Latent integer vector

Hi,

I am a previous \textsc{bugs} user. I have a moderate size data (650,000 2 dimensional samples). I aim to fit the distribution of its log ratio log(x/y). The size of data makes it infeasible to simulate using \textsc{bugs}.

By inspection, the distribution of ratio is like 7% zeros and the rest 93% follows a double exponential distribution with mean zero. The state is latent. So I aim to model the % and the scale of double exponential distribution. The model is very simple. However, the only difficulty I have is that \textsc{stan} does not support integer vector. So \texttt{int<lower=0,upper=1> x[N]; } would give me an error.

I have read the chapter latent discrete parameters but it does not help much.

data {
        int<lower = 0> N;
        vector[N] y;
}

parameters {
        real<lower=0, upper=.3> sigma1;
        real<lower=0, upper=1> theta;
        int<lower=0,upper=1> x[N];
        vector[N] mark;
}

model {
        x ~ bernoulli(theta);
        mark~ double_exponential(0, sigma1);
        y=x.*mark;
}

I manage to get around with it by using a uniform distribution with a tight domain (-0.000005,0.000005) and a mixture model but it is a overkill I guess.

data {
        int<lower = 0> N;
        vector[N] y;
}

parameters {
        real<lower=0, upper=.3> sigma1;
        real<lower=0, upper=1> theta;
}

model {
        for (n in 1:N)
                target += log_mix(theta,
                                  double_exponential_lpdf(y[n] | 0, sigma1),
                                  uniform_lpdf(y[n] | -0.005, 0.005));
}

I think the thing you want here is the mixture model.

So if you have:

p(x) = \theta p_1(x) + (1 - \theta) p_2(x)

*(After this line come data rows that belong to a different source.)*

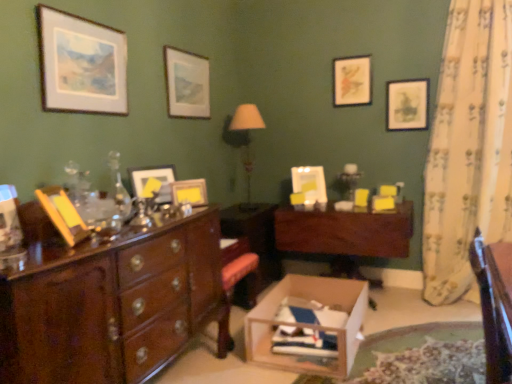 Question: Does matte gold picture frame at upper right, the 1th picture frame in the back-to-front sequence, have a smaller size compared to matte white picture frame at upper left, acting as the 6th picture frame starting from the right?

Choices:
 (A) yes
 (B) no

Answer: (A)

Question: Does matte gold picture frame at upper right, the 1th picture frame in the back-to-front sequence, have a lesser height compared to matte white picture frame at upper left, which appears as the first picture frame when viewed from the front?

Choices:
 (A) yes
 (B) no

Answer: (A)

Question: Is matte gold picture frame at upper right, the 1th picture frame in the back-to-front sequence, at the left side of matte white picture frame at upper left, acting as the 6th picture frame starting from the right?

Choices:
 (A) yes
 (B) no

Answer: (B)

Question: From a real-world perspective, is matte gold picture frame at upper right, placed as the 6th picture frame when sorted from front to back, located higher than matte white picture frame at upper left, which is counted as the 6th picture frame, starting from the back?

Choices:
 (A) no
 (B) yes

Answer: (B)

Question: Could you tell me if matte gold picture frame at upper right, placed as the 5th picture frame when sorted from left to right, is facing matte white picture frame at upper left, which is counted as the 6th picture frame, starting from the back?

Choices:
 (A) no
 (B) yes

Answer: (A)

Question: Is wooden cardboard box at center wider or thinner than shiny brown wooden chest of drawers at left?

Choices:
 (A) wide
 (B) thin

Answer: (A)

Question: Relative to shiny brown wooden chest of drawers at left, is wooden cardboard box at center in front or behind?

Choices:
 (A) front
 (B) behind

Answer: (B)

Question: From their relative heights in the image, would you say wooden cardboard box at center is taller or shorter than shiny brown wooden chest of drawers at left?

Choices:
 (A) short
 (B) tall

Answer: (A)

Question: From a real-world perspective, relative to shiny brown wooden chest of drawers at left, is wooden cardboard box at center vertically above or below?

Choices:
 (A) below
 (B) above

Answer: (A)

Question: In the image, is mahogany wood desk at center positioned in front of or behind mahogany wood desk at center?

Choices:
 (A) front
 (B) behind

Answer: (A)

Question: From the image's perspective, is mahogany wood desk at center above or below mahogany wood desk at center?

Choices:
 (A) above
 (B) below

Answer: (A)

Question: Visually, is mahogany wood desk at center positioned to the left or to the right of mahogany wood desk at center?

Choices:
 (A) right
 (B) left

Answer: (A)

Question: Is point (370, 246) positioned closer to the camera than point (260, 251)?

Choices:
 (A) farther
 (B) closer

Answer: (B)

Question: Is mahogany wood desk at center inside the boundaries of matte gold picture frame at center, which ranks as the 3th picture frame in right-to-left order, or outside?

Choices:
 (A) inside
 (B) outside

Answer: (B)

Question: In terms of size, does mahogany wood desk at center appear bigger or smaller than matte gold picture frame at center, the second picture frame in the front-to-back sequence?

Choices:
 (A) big
 (B) small

Answer: (A)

And say p_1 is just the normal density and p_2 is defined as

p_2(x = 0) = 1 and p_2(x \ne 0) = 0

Then:

p(x = 0) = \theta p_1(0) + (1 - \theta) and
p(x \ne 0) = \theta p_1(x)

So you can write that in Stan with:

for(n in 1:N) {
  if(y[n] == 0) {
    target += log_sum_exp(log(theta) + normal_lpdf(0 | 0, sigma1), log1m(theta));
  } else {
    target += log(theta) + normal_lpdf(y[n] | 0, sigma1);
  }
}

That make sense?

1 Like

Hi bbbales2,

Thx for your help! You code indeed compiles but it gives a result of theta=0. I am not sure why. However, it seems that you also think I should fit a mixture model. I will still use my ‘overkill’

data {
        int<lower = 0> N;
        vector[N] y;
}

parameters {
        real<lower=0, upper=.3> sigma1;
        real<lower=0, upper=1> theta;
}

model {
        for (n in 1:N)
                target += log_mix(theta,
                                  double_exponential_lpdf(y[n] | 0, sigma1),
                                  uniform_lpdf(y[n] | -0.0005, 0.0005));
}

The idea here is that, in the dataset, the only sample between -0.0005, 0.0005 are exactly zero.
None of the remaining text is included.